*Description of the task*.
Pick every line with "gizmos" from the material below.

┌────────

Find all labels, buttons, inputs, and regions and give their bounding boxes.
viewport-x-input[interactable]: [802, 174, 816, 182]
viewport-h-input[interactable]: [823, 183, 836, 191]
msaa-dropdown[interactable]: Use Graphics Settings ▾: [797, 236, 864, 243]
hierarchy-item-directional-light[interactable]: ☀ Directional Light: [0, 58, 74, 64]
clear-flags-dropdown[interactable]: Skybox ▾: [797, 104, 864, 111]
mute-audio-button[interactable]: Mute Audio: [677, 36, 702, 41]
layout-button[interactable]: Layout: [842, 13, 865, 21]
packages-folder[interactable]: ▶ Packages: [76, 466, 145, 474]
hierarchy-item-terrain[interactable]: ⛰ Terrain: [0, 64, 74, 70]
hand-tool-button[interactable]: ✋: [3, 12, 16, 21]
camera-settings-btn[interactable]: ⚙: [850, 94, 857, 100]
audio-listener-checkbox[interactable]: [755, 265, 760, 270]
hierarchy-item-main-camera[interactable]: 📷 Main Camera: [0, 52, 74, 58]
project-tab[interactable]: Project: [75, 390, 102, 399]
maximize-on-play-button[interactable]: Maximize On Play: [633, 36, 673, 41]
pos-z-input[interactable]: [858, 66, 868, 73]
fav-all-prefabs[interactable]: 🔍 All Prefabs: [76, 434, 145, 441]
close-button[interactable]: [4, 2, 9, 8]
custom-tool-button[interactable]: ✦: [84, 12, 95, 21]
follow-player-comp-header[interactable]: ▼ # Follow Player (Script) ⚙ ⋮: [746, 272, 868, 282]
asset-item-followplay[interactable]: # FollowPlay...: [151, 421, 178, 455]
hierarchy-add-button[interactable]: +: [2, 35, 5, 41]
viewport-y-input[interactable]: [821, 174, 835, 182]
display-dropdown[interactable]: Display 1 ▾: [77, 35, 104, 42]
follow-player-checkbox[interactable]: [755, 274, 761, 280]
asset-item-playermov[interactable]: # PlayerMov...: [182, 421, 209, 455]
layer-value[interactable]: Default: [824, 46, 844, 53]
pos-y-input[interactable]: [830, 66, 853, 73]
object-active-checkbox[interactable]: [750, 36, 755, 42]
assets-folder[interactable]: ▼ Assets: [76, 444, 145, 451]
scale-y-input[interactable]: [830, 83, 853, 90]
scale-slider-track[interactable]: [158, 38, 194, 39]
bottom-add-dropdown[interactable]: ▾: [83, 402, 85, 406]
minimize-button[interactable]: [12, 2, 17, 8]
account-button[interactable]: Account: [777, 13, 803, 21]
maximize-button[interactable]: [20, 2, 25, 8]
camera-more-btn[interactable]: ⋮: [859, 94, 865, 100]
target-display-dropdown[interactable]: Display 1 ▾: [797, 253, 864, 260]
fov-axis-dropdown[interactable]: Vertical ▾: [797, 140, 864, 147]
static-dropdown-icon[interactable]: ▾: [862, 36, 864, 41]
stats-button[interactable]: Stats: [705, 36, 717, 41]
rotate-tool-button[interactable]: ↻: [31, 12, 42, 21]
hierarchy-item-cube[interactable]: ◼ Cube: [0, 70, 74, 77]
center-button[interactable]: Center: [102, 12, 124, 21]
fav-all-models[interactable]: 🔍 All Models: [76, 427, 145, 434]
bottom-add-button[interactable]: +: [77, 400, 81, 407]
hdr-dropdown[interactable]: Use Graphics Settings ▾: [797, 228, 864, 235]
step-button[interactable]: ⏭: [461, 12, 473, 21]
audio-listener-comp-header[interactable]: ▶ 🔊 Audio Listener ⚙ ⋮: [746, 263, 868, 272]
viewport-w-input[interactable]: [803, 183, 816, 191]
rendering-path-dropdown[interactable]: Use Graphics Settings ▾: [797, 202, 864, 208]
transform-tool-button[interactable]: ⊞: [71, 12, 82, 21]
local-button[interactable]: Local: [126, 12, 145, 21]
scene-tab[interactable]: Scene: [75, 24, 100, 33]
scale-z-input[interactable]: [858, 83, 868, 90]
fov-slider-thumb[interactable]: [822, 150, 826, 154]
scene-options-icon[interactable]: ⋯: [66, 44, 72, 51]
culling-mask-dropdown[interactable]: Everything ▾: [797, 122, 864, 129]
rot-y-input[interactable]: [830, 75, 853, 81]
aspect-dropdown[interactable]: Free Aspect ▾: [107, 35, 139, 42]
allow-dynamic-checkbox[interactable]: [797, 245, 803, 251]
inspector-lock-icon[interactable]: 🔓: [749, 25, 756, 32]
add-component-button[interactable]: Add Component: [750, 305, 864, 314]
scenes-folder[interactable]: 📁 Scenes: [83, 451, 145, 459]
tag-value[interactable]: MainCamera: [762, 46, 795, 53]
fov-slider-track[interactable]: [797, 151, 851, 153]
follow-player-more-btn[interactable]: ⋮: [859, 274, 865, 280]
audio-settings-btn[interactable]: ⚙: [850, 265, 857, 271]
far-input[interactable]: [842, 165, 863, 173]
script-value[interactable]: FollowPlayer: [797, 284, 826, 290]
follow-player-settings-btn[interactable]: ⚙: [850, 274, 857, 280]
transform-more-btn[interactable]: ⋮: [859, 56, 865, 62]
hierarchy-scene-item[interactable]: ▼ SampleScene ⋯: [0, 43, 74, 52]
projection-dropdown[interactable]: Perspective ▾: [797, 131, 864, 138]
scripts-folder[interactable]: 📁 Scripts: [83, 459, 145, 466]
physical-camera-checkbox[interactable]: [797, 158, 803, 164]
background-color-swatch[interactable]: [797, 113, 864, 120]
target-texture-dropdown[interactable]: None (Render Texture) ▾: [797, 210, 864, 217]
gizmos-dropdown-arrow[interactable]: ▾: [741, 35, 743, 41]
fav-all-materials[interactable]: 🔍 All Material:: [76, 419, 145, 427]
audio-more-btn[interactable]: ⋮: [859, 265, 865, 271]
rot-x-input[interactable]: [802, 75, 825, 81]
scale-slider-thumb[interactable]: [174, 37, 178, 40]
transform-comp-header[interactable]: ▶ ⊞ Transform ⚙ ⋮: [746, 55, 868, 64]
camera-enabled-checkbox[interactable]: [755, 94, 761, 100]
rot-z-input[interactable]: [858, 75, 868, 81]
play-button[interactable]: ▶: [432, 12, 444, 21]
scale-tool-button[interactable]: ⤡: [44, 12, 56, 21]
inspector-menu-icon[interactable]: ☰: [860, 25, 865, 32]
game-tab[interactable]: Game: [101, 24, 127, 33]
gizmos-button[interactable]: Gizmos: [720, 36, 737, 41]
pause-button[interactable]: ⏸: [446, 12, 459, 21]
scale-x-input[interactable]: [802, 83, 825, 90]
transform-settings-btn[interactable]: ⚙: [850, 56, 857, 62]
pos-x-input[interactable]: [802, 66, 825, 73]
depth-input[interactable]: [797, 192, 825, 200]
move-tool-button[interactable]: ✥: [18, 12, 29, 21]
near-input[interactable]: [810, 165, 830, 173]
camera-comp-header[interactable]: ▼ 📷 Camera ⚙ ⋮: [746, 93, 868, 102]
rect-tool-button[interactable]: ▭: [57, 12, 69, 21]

└────────

*Solution for this exercise*.
gizmos-dropdown-arrow[interactable]: ▾: [741, 35, 743, 41]
gizmos-button[interactable]: Gizmos: [720, 36, 737, 41]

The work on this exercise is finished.